The true purpose of the ADVANTAGE trial only became apparent because the extensive litigation around Vioxx unearthed internal Merck documents that showed the extent to which its marketing department had planned and run the whole shebang. As this and other cases illustrate, it is very difficult to get an inside view of drug company tactics short of a subpoena or official law enforcement request.
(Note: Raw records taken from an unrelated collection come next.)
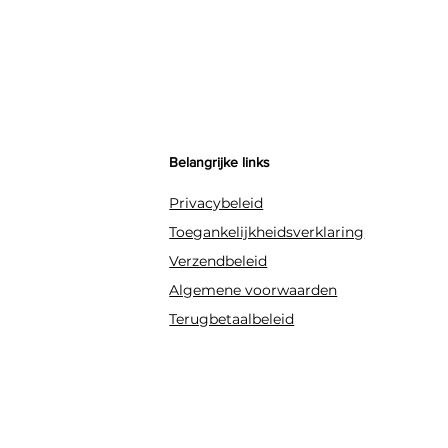
Belangrijke links
Privacybeleid
Toegankelijkheidsverklaring
Verzendbeleid
Algemene voorwaarden
Terugbetaalbeleid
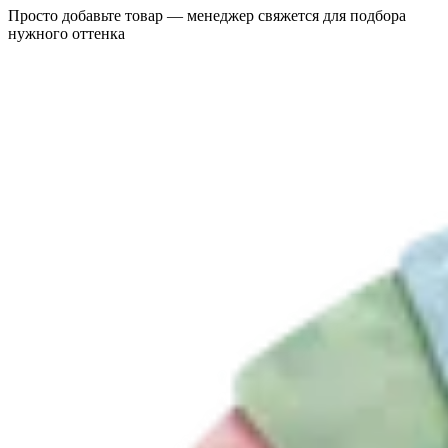
Просто добавьте товар — менеджер свяжется для подбора
нужного оттенка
Indeed, it took both to pry out of GlaxoSmithKline internal documents that showed the extent to which the pharmaceutical giant had tried to suppress negative results about the safety and effectiveness of its blockbuster antidepressant, Paxil.

As I reveal in Side Effects: A Prosecutor, a Whistleblower and a Bestselling Antidepressant on Trial, GlaxoSmithKline only gave up these damaging corporate documents after an official request from the New York Attorney General’s office and a subpoena from lawyers representing the families of teenagers who killed themselves on Paxil or tried to. The resulting New York AG lawsuit essentially forced GlaxoSmithKline to post the results of all its clinical trials, negative as well as positive, on a publicly available website and led to other reforms as well. Yet such valuable “windows” into the drug industry could be closed if the US Supreme Court allows federal agencies to “pre-empt” state lawsuits against the drug industry. That is something none of us should wish for.